Provider Setup

Configure OpenAI, Anthropic, Azure, Ollama, vLLM, and custom providers

Provider Setup

VoidLLM supports 6 providers. Each handles request/response translation differently.

OpenAI

Direct passthrough - no translation needed.

models:
  - name: gpt-4o
    provider: openai
    base_url: https://api.openai.com/v1
    api_key: ${OPENAI_KEY}
    aliases: [default, smart]

Anthropic

VoidLLM translates between the OpenAI request format and Anthropic’s Messages API automatically. Your clients send OpenAI-format requests, VoidLLM handles the conversion.

models:
  - name: claude-sonnet
    provider: anthropic
    base_url: https://api.anthropic.com
    api_key: ${ANTHROPIC_KEY}

Note: Claude Code talks directly to Anthropic’s API for LLM access - you can’t route its LLM requests through VoidLLM. But you can add VoidLLM as an MCP server in Claude Code to manage your proxy and access external tools.

Azure OpenAI

Azure uses deployment names instead of model names in the URL. VoidLLM handles the URL mapping.

models:
  - name: gpt-4o-azure
    provider: azure
    base_url: https://mycompany.openai.azure.com
    api_key: ${AZURE_KEY}
    azure_deployment: my-gpt4o-deployment
    azure_api_version: "2024-10-21"

The azure_deployment is your Azure deployment name (not the model name).

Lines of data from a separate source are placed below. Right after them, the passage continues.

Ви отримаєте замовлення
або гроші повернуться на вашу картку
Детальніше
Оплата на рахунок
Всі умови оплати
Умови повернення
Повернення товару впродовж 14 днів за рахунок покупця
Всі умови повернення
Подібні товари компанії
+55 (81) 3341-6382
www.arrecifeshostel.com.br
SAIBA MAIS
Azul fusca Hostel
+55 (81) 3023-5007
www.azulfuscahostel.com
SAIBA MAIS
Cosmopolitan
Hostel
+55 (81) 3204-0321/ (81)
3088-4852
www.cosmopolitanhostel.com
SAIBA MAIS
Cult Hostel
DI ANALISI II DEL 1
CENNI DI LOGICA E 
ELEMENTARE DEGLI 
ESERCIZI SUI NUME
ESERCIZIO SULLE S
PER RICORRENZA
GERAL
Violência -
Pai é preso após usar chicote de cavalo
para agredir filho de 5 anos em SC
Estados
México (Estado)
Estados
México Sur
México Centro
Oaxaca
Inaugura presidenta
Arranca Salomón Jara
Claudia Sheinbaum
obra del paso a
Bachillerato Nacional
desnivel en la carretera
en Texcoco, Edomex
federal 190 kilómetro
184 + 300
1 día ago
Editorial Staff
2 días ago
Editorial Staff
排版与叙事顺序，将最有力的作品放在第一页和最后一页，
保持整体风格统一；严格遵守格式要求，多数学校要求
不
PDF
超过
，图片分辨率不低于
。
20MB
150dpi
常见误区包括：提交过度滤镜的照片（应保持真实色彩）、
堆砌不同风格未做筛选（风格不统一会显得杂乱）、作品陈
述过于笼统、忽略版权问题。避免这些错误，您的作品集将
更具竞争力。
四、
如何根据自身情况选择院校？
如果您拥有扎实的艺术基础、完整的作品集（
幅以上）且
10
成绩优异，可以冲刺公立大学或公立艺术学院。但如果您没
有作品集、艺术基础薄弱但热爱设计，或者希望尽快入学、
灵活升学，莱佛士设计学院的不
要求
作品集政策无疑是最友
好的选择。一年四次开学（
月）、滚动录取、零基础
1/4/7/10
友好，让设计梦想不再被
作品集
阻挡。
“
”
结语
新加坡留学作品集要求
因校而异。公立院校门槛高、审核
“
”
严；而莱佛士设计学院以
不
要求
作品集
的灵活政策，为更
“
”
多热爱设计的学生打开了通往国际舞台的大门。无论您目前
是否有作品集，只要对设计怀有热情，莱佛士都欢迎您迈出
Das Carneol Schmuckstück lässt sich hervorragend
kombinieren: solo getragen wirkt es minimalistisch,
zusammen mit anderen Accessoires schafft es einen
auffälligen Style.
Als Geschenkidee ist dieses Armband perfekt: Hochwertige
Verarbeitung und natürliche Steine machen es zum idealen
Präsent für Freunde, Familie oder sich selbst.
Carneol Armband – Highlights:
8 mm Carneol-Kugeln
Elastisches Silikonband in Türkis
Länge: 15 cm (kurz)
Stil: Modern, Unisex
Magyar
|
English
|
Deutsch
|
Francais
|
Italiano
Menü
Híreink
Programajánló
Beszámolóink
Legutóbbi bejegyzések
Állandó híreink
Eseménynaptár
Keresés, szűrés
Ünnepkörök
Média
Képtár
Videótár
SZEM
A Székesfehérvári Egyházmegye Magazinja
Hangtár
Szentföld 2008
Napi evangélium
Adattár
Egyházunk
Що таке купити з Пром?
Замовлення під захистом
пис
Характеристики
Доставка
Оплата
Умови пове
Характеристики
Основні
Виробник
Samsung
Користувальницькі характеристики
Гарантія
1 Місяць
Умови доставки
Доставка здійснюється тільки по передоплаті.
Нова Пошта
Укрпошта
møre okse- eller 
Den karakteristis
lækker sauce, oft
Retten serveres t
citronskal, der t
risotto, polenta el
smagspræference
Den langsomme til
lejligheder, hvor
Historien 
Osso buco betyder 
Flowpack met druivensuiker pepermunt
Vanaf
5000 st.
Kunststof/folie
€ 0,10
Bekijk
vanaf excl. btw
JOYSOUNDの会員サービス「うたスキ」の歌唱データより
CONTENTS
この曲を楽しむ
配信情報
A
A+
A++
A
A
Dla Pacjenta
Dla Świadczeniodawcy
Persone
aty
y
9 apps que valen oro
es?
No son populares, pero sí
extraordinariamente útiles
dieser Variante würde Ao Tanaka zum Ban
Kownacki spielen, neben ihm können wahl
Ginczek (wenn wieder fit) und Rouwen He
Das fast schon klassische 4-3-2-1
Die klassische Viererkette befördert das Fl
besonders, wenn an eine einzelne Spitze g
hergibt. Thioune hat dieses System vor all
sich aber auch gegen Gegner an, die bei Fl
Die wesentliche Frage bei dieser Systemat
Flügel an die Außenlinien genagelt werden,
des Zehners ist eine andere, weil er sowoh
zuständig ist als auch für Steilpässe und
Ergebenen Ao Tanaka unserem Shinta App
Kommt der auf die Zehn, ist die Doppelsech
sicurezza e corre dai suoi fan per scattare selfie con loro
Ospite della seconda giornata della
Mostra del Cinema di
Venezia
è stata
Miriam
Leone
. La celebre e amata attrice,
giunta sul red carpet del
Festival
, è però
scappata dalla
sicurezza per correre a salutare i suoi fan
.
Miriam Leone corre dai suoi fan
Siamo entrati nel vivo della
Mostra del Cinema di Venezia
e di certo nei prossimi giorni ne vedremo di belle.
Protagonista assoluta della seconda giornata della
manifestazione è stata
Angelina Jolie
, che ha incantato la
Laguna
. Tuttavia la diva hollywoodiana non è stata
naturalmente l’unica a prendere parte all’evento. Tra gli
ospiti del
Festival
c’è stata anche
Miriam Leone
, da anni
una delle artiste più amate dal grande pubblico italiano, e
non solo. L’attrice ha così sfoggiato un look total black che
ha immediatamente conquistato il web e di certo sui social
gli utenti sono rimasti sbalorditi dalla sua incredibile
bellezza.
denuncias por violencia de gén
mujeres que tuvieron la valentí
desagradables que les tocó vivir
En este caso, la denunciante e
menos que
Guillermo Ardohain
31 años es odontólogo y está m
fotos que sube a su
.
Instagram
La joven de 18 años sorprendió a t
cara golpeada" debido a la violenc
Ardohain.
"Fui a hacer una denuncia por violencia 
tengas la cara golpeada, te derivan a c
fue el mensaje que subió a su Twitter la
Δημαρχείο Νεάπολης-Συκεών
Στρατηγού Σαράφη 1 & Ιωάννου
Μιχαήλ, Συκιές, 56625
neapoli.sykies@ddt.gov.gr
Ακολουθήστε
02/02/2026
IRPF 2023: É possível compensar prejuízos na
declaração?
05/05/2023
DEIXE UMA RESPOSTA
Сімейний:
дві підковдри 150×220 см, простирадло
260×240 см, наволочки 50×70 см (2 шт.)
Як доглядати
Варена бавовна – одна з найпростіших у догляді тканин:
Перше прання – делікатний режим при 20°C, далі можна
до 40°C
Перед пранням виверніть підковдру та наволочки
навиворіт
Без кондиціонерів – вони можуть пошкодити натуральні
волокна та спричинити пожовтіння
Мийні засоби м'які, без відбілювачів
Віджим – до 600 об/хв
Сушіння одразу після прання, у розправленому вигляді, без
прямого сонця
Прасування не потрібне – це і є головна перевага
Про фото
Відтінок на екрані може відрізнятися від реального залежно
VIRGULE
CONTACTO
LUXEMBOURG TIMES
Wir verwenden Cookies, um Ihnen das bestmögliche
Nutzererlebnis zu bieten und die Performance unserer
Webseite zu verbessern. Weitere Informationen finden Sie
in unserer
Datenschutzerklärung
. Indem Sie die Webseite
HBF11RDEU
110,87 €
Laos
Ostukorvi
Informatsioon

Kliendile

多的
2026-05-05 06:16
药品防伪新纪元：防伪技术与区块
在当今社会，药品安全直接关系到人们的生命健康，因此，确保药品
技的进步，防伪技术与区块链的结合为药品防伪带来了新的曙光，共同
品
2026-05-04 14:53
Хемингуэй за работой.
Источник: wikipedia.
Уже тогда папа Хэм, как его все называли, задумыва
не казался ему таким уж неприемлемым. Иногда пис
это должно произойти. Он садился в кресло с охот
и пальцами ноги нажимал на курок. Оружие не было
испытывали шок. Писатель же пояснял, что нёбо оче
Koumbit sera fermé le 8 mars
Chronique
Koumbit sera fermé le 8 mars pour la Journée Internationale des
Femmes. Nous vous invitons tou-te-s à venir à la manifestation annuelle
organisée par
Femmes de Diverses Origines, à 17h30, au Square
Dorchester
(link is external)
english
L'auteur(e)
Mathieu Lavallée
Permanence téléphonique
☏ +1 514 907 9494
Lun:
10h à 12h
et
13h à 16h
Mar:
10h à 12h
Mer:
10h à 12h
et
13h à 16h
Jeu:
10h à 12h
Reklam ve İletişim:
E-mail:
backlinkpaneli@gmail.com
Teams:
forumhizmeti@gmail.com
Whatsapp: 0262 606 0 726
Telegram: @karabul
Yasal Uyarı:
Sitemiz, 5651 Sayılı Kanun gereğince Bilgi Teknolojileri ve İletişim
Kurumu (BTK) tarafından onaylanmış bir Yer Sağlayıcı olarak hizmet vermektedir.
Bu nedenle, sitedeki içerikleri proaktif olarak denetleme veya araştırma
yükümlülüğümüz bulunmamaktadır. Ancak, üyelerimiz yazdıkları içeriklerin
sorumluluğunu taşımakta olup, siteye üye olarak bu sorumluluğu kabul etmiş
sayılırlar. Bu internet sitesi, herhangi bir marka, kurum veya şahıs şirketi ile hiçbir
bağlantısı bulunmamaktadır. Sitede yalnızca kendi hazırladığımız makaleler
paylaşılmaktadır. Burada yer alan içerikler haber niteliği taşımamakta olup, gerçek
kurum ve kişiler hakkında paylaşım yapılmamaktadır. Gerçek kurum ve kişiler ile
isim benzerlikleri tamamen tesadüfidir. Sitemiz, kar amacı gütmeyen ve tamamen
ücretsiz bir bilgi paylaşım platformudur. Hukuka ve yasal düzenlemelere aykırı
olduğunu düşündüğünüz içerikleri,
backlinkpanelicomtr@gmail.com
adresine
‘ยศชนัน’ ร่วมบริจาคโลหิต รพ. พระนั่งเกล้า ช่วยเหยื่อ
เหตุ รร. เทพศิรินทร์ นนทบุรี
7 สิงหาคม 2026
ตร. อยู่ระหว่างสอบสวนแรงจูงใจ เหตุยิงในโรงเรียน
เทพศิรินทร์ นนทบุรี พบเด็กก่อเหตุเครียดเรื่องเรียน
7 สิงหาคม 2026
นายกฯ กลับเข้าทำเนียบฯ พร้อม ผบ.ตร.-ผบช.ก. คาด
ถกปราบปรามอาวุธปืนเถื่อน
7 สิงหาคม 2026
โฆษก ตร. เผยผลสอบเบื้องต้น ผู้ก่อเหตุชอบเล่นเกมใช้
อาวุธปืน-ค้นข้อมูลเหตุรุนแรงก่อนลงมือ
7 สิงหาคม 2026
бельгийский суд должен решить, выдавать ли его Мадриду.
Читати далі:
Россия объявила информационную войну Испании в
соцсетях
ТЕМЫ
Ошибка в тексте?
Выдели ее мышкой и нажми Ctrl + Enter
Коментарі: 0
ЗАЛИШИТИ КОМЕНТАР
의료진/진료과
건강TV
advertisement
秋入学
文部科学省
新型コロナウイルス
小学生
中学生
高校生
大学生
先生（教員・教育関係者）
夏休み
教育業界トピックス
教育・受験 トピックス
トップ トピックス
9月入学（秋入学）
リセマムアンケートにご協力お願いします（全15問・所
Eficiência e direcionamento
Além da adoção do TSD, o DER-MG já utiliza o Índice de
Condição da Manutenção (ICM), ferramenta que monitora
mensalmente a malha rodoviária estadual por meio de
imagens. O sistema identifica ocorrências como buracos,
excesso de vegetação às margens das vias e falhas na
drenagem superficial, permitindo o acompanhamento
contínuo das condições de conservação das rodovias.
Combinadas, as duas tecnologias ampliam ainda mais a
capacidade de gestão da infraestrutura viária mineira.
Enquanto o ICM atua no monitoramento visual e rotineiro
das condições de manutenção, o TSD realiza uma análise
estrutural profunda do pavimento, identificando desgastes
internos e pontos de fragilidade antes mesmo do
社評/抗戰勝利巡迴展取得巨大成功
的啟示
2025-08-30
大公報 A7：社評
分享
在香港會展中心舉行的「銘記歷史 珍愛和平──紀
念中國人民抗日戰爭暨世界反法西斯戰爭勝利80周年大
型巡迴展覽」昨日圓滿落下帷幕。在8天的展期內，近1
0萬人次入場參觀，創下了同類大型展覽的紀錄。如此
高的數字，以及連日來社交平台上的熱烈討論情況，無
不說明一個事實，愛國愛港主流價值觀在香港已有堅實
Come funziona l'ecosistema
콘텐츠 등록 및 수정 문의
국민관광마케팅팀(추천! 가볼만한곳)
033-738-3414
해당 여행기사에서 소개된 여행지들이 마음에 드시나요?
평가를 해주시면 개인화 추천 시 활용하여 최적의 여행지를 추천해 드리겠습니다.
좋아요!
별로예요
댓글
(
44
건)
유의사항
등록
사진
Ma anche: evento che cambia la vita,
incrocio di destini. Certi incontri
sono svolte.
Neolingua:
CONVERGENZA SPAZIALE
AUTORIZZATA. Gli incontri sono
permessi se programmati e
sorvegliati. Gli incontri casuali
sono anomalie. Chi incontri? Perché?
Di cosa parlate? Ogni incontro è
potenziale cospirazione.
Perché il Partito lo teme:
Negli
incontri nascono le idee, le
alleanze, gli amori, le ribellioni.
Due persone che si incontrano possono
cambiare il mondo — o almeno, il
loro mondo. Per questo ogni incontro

VoidLLM constructs the URL as {base_url}/openai/deployments/{deployment}/chat/completions?api-version={version}.

Azure uses the api-key header instead of Authorization: Bearer. VoidLLM handles this automatically.

Ollama

Local Ollama instances work as passthrough.

models:
  - name: llama3
    provider: ollama
    base_url: http://localhost:11434/v1
    aliases: [local]

No API key needed for local Ollama.

vLLM

Self-hosted vLLM instances are OpenAI-compatible.

models:
  - name: llama-70b
    provider: vllm
    base_url: http://vllm-large:8000/v1
    aliases: [large]

No API key needed - vLLM doesn’t have built-in auth. Use network policies to restrict access to the vLLM endpoint.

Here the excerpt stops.